It's only the beginning, too.

With the vote, the FCC is changing the way it views both wireless and fixed-line broadband service providers, reclassifying them as “Title II” common carriers under the nation’s telecommunications laws. The Title II designation, which already covers voice services, gives the FCC the ability to set rates, open up access to competitors, and generally more closely regulate the broadband industry. It’s a reversal of course for the FCC, which until now did not even enforce net neutrality rules on wireless broadband services, and very lightly regulated fixed providers. But it’s also a return to the regulatory regime that governed consumer internet services 20 years ago, when hundreds of dial-up internet service providers competed on Title II-regulated phone networks.

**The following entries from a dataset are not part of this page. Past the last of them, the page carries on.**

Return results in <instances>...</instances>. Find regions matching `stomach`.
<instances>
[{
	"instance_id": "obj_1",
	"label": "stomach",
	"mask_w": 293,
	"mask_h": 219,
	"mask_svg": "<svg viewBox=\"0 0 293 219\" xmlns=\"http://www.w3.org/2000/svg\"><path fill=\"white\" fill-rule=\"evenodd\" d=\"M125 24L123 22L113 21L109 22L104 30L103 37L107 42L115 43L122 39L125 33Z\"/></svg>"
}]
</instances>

Ironically, today’s vote was first set in motion by a series of lawsuits dating back several years, which challenged the FCC’s ability to enforce it’s own net neutrality regulations. Last year the latest legal challenge ended when a D.C. court ruled in Verizon’s favor, saying that the way that the FCC had classified internet services didn’t give it the right to enforce net neutrality.

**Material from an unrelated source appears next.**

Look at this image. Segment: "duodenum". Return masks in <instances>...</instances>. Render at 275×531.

A year ago, Chairman Wheeler said that the FCC could find a new way to enforce net neutrality without the Title II designation. But in November, the man who appointed Wheeler, President Barack Obama, called for Title II. In retrospect, that made today’s vote inevitable, although Wheeler said today that he was looking at the Title II option months before Obama’s statement

You see? They're just setting the stage so they can full-bore fuck ass. This is all a deliberately planned and orchestrated legal strategy to shit all over the internet, and since the State has a monopoly on law, guess who is going to win.
 
So the millennial boobs essentially sold the internet away for faster file sharing service and rural accessibility?